(Transcribed page contents)
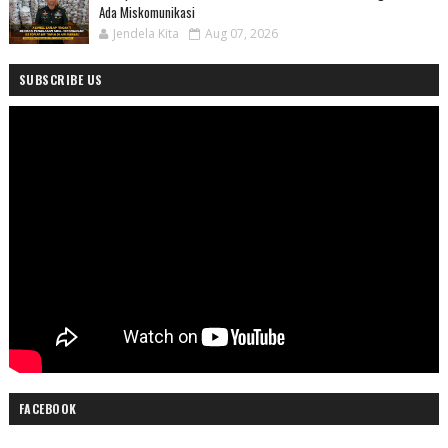
Ada Miskomunikasi
Jendela Kita
Aug 07, 2026
SUBSCRIBE US
FACEBOOK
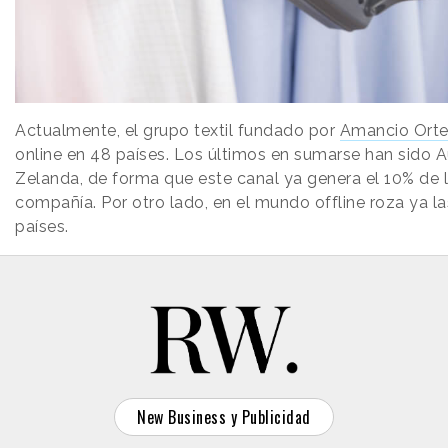
Actualmente, el grupo textil fundado por
Amancio Ort
online en 48 países. Los últimos en sumarse han sido A
Zelanda, de forma que este canal ya genera el 10% de l
compañía. Por otro lado, en el mundo offline roza ya la
países.
New Business y Publicidad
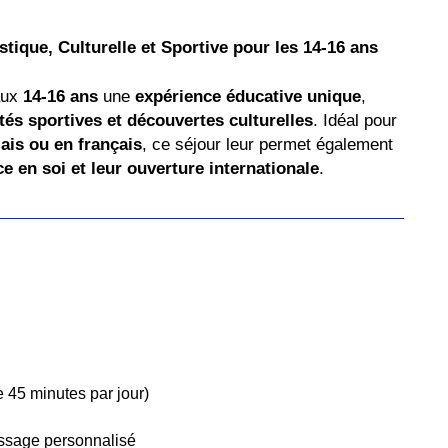
que, Culturelle et Sportive pour les 14-16 ans
aux
14-16 ans
une
expérience éducative unique
,
ités sportives et découvertes culturelles
. Idéal pour
ais ou en français
, ce séjour leur permet également
e en soi et leur ouverture internationale
.
 45 minutes par jour)
ssage personnalisé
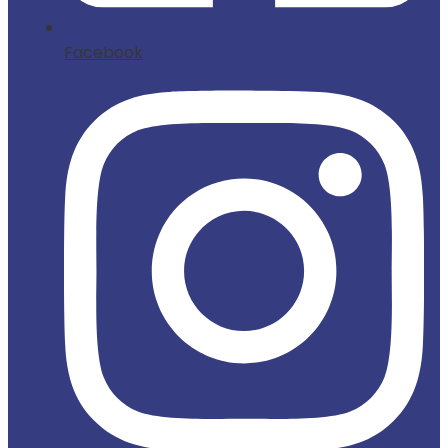
Facebook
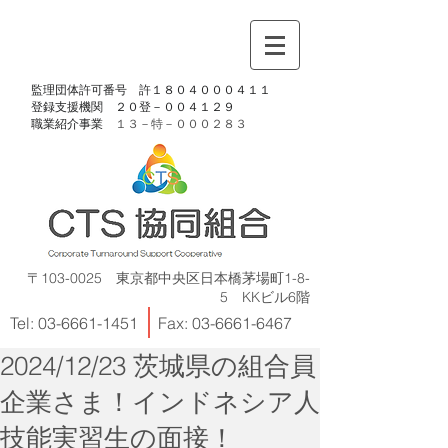
​監理団体許可番号 許１８０４０００４１１
​登録支援機関 ２０登－００４１２９
​職業紹介事業
１３－特－
０００２８３
〒103-0025 東京都中央区日本橋茅場町1-8-
5 KKビル6階
Tel:
03-6661-1451
Fax:
03-6661-6467
2024/12/23 茨城県の組合員
企業さま！インドネシア人
技能実習生の面接！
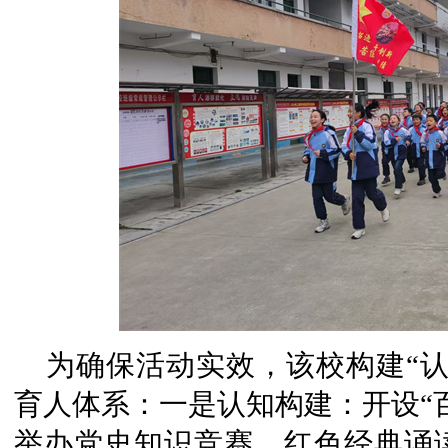
为确保活动实效，该校构建“
育人体系：一是认知构建：开设“
举办党史知识竞赛、红色经典诵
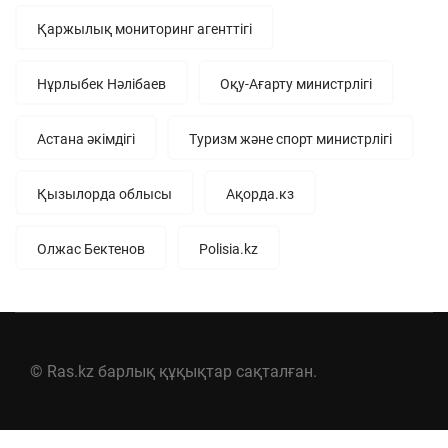
Қаржылық мониторинг агенттігі
Нұрлыбек Нәлібаев
Оқу-Ағарту министрлігі
Астана әкімдігі
Туризм және спорт министрлігі
Қызылорда облысы
Ақорда.кз
Олжас Бектенов
Polisia.kz
© Ras.kz барлық құқықтар сақталған.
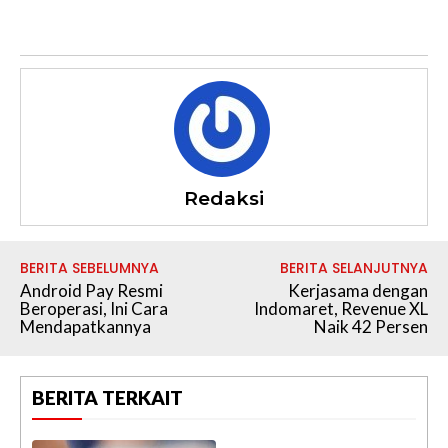
Redaksi
BERITA SEBELUMNYA
BERITA SELANJUTNYA
Android Pay Resmi
Kerjasama dengan
Beroperasi, Ini Cara
Indomaret, Revenue XL
Mendapatkannya
Naik 42 Persen
BERITA TERKAIT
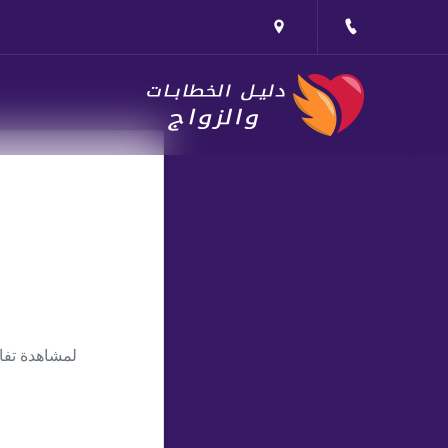
لمشاهدة تفا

**YOUR GOAL**
Repeat the data word for word. Skip the pictures.

**ANSWER SECTION**
Ada Miskomunikasi
Jendela Kita
Aug 07, 2026
SUBSCRIBE US
FACEBOOK
Actualmente, el grupo textil fundado por
Amancio Ort
online en 48 países. Los últimos en sumarse han sido A
Zelanda, de forma que este canal ya genera el 10% de l
compañía. Por otro lado, en el mundo offline roza ya la
países.
New Business y Publicidad
que, Culturelle et Sportive pour les 14-16 ans
aux
14-16 ans
une
expérience éducative unique
,
ités sportives et découvertes culturelles
. Idéal pour
ais ou en français
, ce séjour leur permet également
e en soi et leur ouverture internationale
.
 45 minutes par jour)
ssage personnalisé
Facebook
​監理団体許可番号 許１８０４０００４１１
​登録支援機関 ２０登－００４１２９
​職業紹介事業
１３－特－
０００２８３
〒103-0025 東京都中央区日本橋茅場町1-8-
5 KKビル6階
Tel:
03-6661-1451
Fax:
03-6661-6467
2024/12/23 茨城県の組合員
企業さま！インドネシア人
技能実習生の面接！
为确保活动实效，该校构建“
育人体系：一是认知构建：开设“
举办党史知识竞赛、红色经典诵
Қаржылық мониторинг агенттігі
Нұрлыбек Нәлібаев
Оқу-Ағарту министрлігі
Астана әкімдігі
Туризм және спорт министрлігі
Қызылорда облысы
Ақорда.кз
Олжас Бектенов
Polisia.kz
© Ras.kz барлық құқықтар сақталған.
Redaksi
BERITA SEBELUMNYA
BERITA SELANJUTNYA
Android Pay Resmi
Kerjasama dengan
Beroperasi, Ini Cara
Indomaret, Revenue XL
Mendapatkannya
Naik 42 Persen
BERITA TERKAIT
لمشاهدة تفا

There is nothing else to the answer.